What We Learned Putting an AI Assistant Inside a Live Business System
AI Automation
Artificial Intelligence
Software Development

What We Learned Putting an AI Assistant Inside a Live Business System

April 16, 2026 Imesha Sudasingha

Most AI demos work. That is not surprising; they were built to work. The interesting question is what happens when you take an AI assistant out of a demo and put it inside a live business system that real teams rely on for invoicing, reporting, and decisions. The honest answer is that five different things break, and you have to fix each one specifically.
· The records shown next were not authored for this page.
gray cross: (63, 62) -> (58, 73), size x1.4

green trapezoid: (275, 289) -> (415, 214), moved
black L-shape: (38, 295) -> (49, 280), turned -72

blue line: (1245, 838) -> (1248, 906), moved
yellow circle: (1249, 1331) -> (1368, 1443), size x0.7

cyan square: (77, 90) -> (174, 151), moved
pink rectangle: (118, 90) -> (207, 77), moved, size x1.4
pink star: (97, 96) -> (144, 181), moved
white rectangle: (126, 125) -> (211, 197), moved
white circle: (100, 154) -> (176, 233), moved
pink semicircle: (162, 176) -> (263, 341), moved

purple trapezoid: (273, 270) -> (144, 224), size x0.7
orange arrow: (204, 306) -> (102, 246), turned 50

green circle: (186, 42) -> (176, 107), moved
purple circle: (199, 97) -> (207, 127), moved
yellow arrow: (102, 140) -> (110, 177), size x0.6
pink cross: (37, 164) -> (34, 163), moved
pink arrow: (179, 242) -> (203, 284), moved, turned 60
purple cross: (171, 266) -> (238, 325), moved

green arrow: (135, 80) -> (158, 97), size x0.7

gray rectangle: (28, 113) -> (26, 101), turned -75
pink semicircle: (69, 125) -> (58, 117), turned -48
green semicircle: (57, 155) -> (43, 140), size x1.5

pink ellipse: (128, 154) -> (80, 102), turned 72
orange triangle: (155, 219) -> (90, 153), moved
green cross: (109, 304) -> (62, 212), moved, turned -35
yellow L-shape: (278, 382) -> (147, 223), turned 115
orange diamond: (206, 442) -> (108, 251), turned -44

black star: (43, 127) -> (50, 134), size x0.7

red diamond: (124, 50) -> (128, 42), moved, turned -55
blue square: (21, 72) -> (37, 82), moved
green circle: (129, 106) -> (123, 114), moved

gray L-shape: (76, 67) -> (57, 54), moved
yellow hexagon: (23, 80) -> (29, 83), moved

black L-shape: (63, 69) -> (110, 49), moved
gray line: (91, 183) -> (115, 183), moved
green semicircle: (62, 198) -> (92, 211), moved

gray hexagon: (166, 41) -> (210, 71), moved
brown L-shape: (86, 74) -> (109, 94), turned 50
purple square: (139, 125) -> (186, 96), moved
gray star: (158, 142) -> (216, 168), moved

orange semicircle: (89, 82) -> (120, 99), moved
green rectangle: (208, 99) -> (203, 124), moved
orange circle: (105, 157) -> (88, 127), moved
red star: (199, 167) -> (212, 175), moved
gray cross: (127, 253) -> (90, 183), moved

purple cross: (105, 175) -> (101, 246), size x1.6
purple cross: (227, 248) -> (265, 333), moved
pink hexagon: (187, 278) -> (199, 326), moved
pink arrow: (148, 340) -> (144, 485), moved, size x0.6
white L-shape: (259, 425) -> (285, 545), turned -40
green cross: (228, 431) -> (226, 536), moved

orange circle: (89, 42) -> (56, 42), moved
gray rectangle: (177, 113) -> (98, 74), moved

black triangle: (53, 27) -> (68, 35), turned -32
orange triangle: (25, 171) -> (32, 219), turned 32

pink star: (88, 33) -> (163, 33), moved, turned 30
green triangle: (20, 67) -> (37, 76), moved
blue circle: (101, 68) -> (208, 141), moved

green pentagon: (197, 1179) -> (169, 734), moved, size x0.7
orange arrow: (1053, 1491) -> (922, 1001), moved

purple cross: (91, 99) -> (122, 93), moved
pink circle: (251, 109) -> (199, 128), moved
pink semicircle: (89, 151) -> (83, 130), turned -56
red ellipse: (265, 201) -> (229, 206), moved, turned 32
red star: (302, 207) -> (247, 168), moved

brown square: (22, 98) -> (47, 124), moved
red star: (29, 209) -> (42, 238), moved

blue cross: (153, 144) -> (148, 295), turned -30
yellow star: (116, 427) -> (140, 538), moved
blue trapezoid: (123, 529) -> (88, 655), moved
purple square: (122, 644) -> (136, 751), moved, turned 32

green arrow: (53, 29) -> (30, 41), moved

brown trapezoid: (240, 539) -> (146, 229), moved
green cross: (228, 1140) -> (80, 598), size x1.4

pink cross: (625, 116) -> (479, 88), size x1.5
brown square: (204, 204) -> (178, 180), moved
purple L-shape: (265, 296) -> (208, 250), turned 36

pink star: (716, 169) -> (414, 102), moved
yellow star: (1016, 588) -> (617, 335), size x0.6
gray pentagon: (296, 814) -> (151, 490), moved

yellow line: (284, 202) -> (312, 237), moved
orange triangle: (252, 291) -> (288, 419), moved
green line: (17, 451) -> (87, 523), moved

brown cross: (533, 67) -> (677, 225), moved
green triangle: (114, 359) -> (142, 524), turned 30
We built NexWave AI, an AI assistant embedded inside our ERP that lets staff ask questions in plain English (“what’s our overdue AR?”, “show me the top 5 customers this quarter”, “has invoice SI-00456 been paid?”) and get answers backed by their live data. This post is about what we wish someone had told us before we started.

The short version. The demo loop you see in tutorials assumes a friendly user, short conversations, simple questions, and no permissions to worry about. Real users are not friendly to your design choices. They have long conversations, they ask the AI to do arithmetic that has to be exact, they ask about data they should not be allowed to see, they catch your AI provider on a bad day, and they rightly expect tables and charts rather than raw data. Get any of those five things wrong and the AI becomes an unreliable curiosity rather than a tool the team actually uses.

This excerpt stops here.